[codex] Add user suspension guard

[ross0x01]

Summary

Adds a first-class Convex-backed suspension guard for payment risk events and wires it into chat and agent request entry points.

Changes

• Add user_suspensions schema and Convex mutations/queries for active and resolved suspension state.
• Persist fraud/dispute webhook outcomes into Convex suspension records.
• Block cost-incurring chat, agent, and agent-long requests when an active suspension exists.
• Extract shared Stripe customer to WorkOS user resolution for billing webhooks.
• Rename dispute hold state to dispute_billing_hold so the category describes app policy rather than raw Stripe reason.
• Add direct tests for suspension messages, Convex suspension behavior, and the server guard.

Impact

Users with active fraud warnings, fraudulent disputes, or disputed-payment billing holds are blocked before model work starts, including when they would otherwise appear as free users. Billing/support paths can still use Stripe metadata and Convex state to understand why an account is held.

Validation

• Pre-commit hook ran tsc --noEmit
• Pre-commit hook ran full Jest suite: 67 suites, 969 tests passed
• Focused suspension tests passed before commit
• Focused ESLint and Prettier checks passed on touched files

Summary by CodeRabbit

• New Features

  • Per-user suspension records and automatic gating that blocks cost-incurring actions for suspended users.
  • Improved billing-to-user resolution for webhooks.

• UI

  • Suspensions show a single "Contact Support" action; error UI now favors informative cause text when present.

• Tests

  • Added tests for suspension lifecycle, webhook behavior, billing resolution, and request-blocking.

[vercel]

The latest updates on your projects. Learn more about Vercel for GitHub.

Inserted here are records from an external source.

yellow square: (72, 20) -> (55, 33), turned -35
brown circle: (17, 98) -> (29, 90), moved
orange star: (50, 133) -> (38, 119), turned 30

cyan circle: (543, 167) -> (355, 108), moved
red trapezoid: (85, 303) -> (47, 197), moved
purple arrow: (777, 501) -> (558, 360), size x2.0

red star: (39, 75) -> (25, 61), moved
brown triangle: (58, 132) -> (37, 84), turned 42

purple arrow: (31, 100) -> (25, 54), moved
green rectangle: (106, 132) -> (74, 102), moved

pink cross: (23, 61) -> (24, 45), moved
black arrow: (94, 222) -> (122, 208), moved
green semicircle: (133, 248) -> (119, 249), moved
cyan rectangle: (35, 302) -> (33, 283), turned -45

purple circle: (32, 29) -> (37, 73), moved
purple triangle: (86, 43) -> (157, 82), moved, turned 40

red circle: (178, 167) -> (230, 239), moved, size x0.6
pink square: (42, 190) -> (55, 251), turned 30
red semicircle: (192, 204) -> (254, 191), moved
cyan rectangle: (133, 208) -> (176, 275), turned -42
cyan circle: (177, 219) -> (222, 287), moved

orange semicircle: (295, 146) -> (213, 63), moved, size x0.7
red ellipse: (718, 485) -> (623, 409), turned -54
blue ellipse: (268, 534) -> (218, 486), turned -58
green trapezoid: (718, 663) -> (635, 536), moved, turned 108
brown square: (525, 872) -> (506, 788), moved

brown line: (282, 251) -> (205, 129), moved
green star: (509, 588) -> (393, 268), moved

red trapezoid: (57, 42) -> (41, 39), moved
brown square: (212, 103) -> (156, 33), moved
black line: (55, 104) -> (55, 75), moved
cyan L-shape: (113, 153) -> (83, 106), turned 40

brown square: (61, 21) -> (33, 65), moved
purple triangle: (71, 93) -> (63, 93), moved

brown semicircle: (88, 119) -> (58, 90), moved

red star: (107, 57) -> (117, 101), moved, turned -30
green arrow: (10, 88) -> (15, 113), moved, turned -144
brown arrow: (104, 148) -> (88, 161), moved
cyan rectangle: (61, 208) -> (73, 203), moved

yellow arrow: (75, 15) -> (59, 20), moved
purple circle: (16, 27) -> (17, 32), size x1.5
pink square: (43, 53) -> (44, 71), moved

Project	Deployment	Actions	Updated (UTC)
hackerai	Ready	Preview, Comment	May 16, 2026 1:03am

[coderabbitai]

No actionable comments were generated in the recent review. 🎉

ℹ️ Recent review info

⚙️ Run configuration

Configuration used: defaults

Review profile: CHILL

Plan: Pro

Run ID: e07d4dc2-b158-4157-a5ee-8942650fc75c

📥 Commits

Reviewing files that changed from the base of the PR and between 162a0dc and 9b5d795.

📒 Files selected for processing (1)

• lib/__tests__/resolve-customer-users.test.ts

🚧 Files skipped from review as they are similar to previous changes (1)

• lib/tests/resolve-customer-users.test.ts

---

📝 Walkthrough

Walkthrough

Adds Convex-backed user suspensions, server-side gating for cost-incurring requests, fraud-webhook wiring to upsert suspensions, extracts Stripe→WorkOS customer resolver, and updates UI/error messages and tests.

Changes

User Suspension Infrastructure

Layer / File(s)	Summary
Suspension schema and lifecycle endpoints convex/schema.ts, convex/userSuspensions.ts	Adds user_suspensions table with status (active/resolved), category (early_fraud_warning/dispute_fraudulent/dispute_billing_hold), provenance fields, timestamps, and indexes; implements getActiveByUser, upsertActive, and resolveBySource.
Convex endpoint tests convex/__tests__/userSuspensions.test.ts	Tests upsert/create, idempotent re-activate behavior, getActive ordering by source_created_at, and resolveBySource lifecycle.

Suspension gating and messaging

Layer / File(s)	Summary
Server gating + messages lib/suspensions.ts, lib/suspensionMessage.ts, lib/__tests__/suspensions.test.ts, lib/__tests__/suspensionMessage.test.ts	Adds service-role Convex client helpers: getActiveSuspensionForUser and assertUserCanMakeCostIncurringRequest that throws a ChatSDKError with composed message/metadata when suspended; extends label mapping for dispute_billing_hold; tests validate blocking behavior and message safety.

Fraud Webhook and Customer Resolution

Layer / File(s)	Summary
Customer-to-user/org resolver extraction lib/billing/resolve-customer-users.ts, lib/__tests__/resolve-customer-users.test.ts, app/api/subscription/webhook/route.ts	Moves Stripe customer → WorkOS membership resolution into resolveUserIdsFromCustomer and updates subscription webhook to delegate to it (removes direct WorkOS import).
Fraud webhook suspension integration app/api/fraud/webhook/route.ts	Adds suspendCustomerUsers helper that resolves user IDs and upserts Convex suspensions; refactors blockFraudulentUser to accept structured suspension metadata and wires suspension creation into early fraud warnings, fraudulent disputes, and billing-hold disputes.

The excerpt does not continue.